The original readers of John’s Gospel would have read with
Israel’s story in mind. The very first
community to read John as scripture was probably a group of Christ-followers in
Ephesus between 80 and 100 A.D. They
knew all the Old Testament stories. They
also believed Jesus was the son of God, God in the flesh, crucified, and
resurrected. They believed he had
fulfilled the promises of the Old testament.

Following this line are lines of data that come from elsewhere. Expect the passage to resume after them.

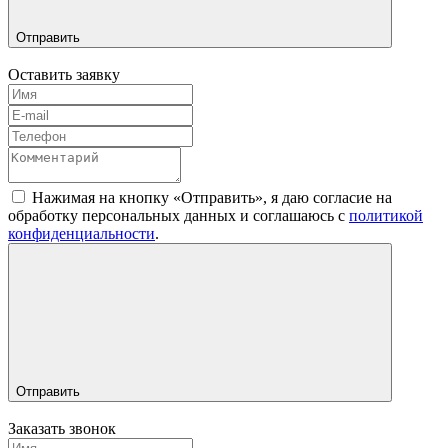
Отправить
Оставить заявку
Нажимая на кнопку «Отправить», я даю согласие на
обработку персональных данных и соглашаюсь c
политикой
конфиденциальности
.
Отправить
Заказать звонок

From the preaching of the disciples, they knew of the resurrection. The original readers of the Gospel read as
informed insiders. Depending on his age,
Nicodemus himself may have been a member of the Ephesian church and present the
first time the Gospel of John was read publicly.
In the story, Jesus tries to help Nicodemus understand
the idea of ‘born again’ by tying it to a story Nicodemus would have recalled
without even thinking about it. Jesus
said, “Just as Moses lifted up the serpent in the wilderness, so must the Son
of Man be lifted up, that whoever believes in him may have eternal life”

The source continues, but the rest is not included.